Wolf, the isTraceEnabled() is called only once during class 
initialization (if that's a static field) or instance creation, but it 
is usually stored as final field and therefore the JVM is likely to 
optimize the calls.

It's possible to change final fields, and in this case it's not as 
unsafe (the only risk is not logging something and the cost related to 
recompiling the class), but the problematic part is finding them :) In 
Infinispan, you get close to all logging if you inspect all classes in 
component registry (and global component registry).

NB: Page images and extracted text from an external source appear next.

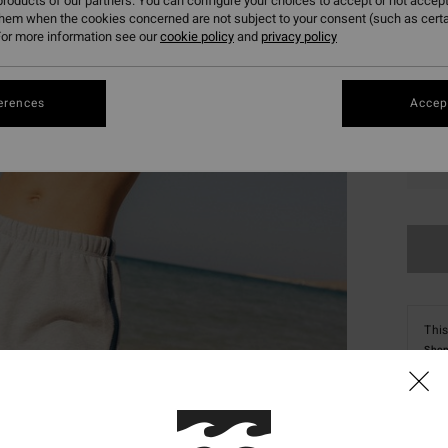
roducts of our partners. You can configure your choices to accept or not accept
them when the cookies concerned are not subject to your consent (such as cert
or more information see our
cookie policy
and
privacy policy
erences
Accept
XS
This
Shop
Deta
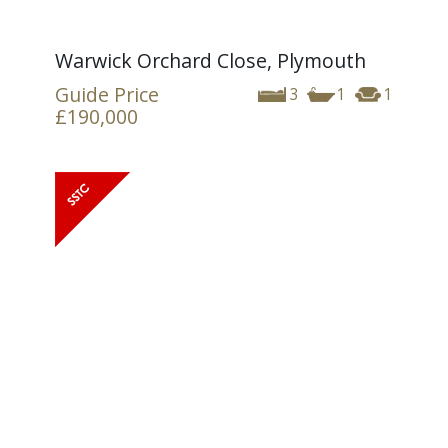
Warwick Orchard Close, Plymouth
Guide Price
3
1
1
£190,000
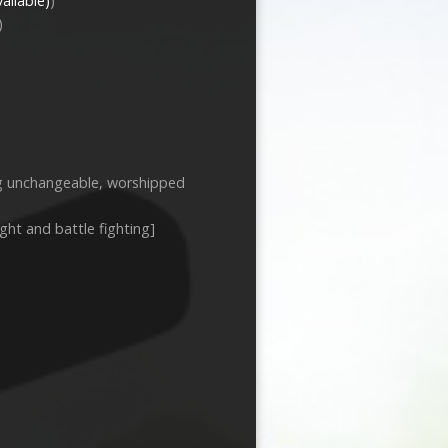
)
)
ng unchangeable, worshipped
ight and battle fighting]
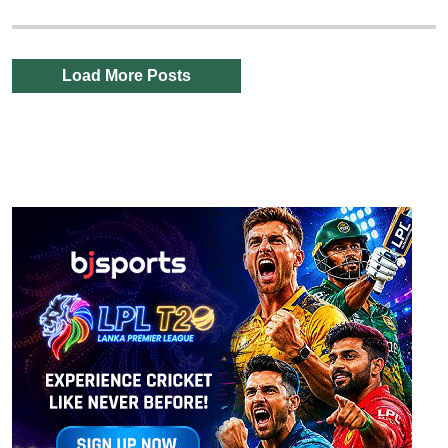
Load More Posts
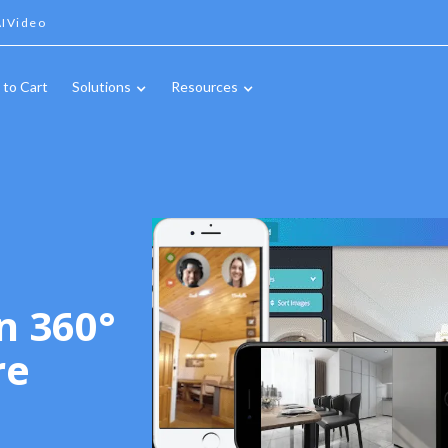
IVideo
 to Cart
Solutions
Resources
n 360°
re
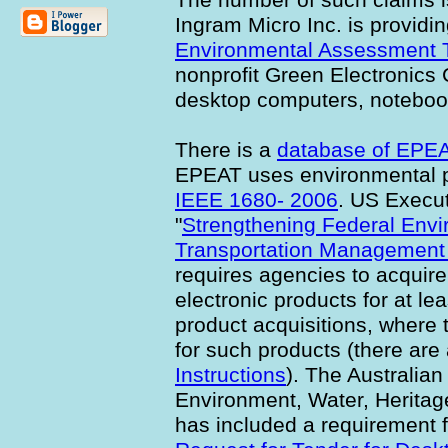
Ingram Micro Inc. is providi
Environmental Assessment 
nonprofit Green Electronics 
desktop computers, noteboo
There is a
database of EPEA
EPEAT uses environmental 
IEEE 1680- 2006
. US Execu
"
Strengthening Federal Envi
Transportation Management
requires agencies to acquir
electronic products for at le
product acquisitions, where
for such products (there are
Instructions
). The Australia
Environment, Water, Herita
has included a requirement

It's not as easy as 
setting the level through JMX, though.

R.

On 09/30/2016 09:43 AM, Wolf Fink wrote:
> I understand the impact of this, but we should keep in mind that there 
> are some important points where it is worse if you can't change the 
> logging on the fly for a few moments to check something and switch back.
>
> For the test my understanding is that you use
> - the logger.tracef direct
> - check logger.isTraceEnabled() first
>
> I see the variable stored but not used - or am I wrong and the 
> benchmark test do something extra?
>
>
> So interesting would be the difference between
> - log.trace("xyz")
> - if(log.isTraceEnabled) log.trace("xyz")
> - log.tracef("xyz %s", var)
> - if(log.isTraceEnabled) log.tracef("xyz %s",var)

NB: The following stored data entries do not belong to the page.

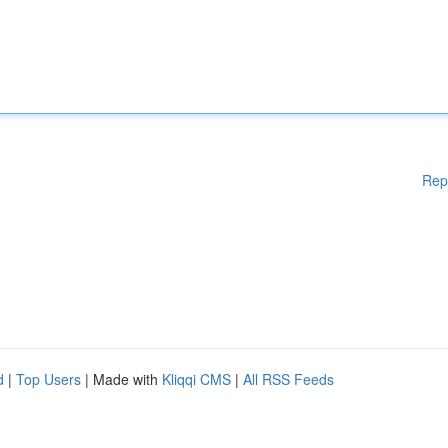
Rep
d
|
Top Users
| Made with
Kliqqi CMS
|
All RSS Feeds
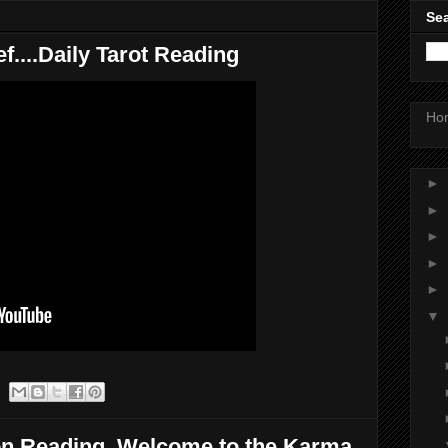
Sea
ef....Daily Tarot Reading
Ho
►
►
►
►
►
▼
on Reading..Welcome to the Karma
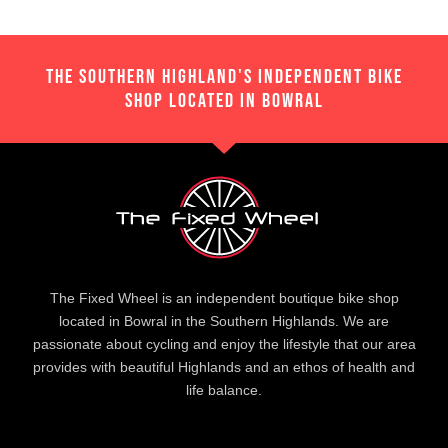
THE SOUTHERN HIGHLAND'S INDEPENDENT BIKE
SHOP LOCATED IN BOWRAL
The Fixed Wheel is an independent boutique bike shop
located in Bowral in the Southern Highlands. We are
passionate about cycling and enjoy the lifestyle that our area
provides with beautiful Highlands and an ethos of health and
life balance.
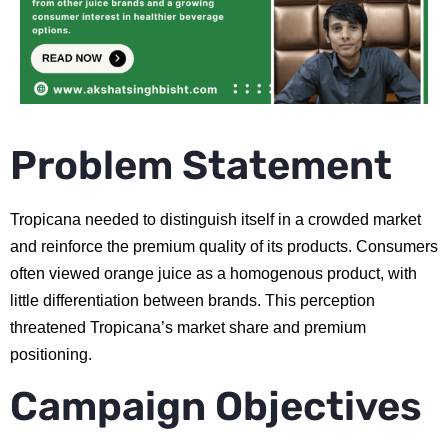
Problem Statement
Tropicana needed to distinguish itself in a crowded market
and reinforce the premium quality of its products. Consumers
often viewed orange juice as a homogenous product, with
little differentiation between brands. This perception
threatened Tropicana’s market share and premium
positioning.
Campaign Objectives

> and the construct with storing the log level in a static field
> - boolean isTrace=log.isTraceEnabled()
>    if(isTrace) log.tracef("xyz %s",var)
>
>
> On Fri, Sep 30, 2016 at 8:53 AM, Sebastian Laskawiec 
> <slaskawi at redhat.com <mailto:slaskawi at redhat.com>> wrote:
>
>     Hey!
>
>     A while ago I asked Radim and Dan about these kind of constructs [1]:
>
>     private boolean trace = logger.isTraceEnabled(); //stored in a field
>
>     ... called in some method ...
>         if(trace)
>             logger.tracef(...);
>     ...
>
>     At first they seemed wrong to me, because if one changes logging
>     level (using JMX for example), the code won't notice it. I also
>     though it's quite ok to use tracef directly, because JIT will
>     inline and optimize it.
>
>     Unfortunately my benchmarks [2] show that I was wrong.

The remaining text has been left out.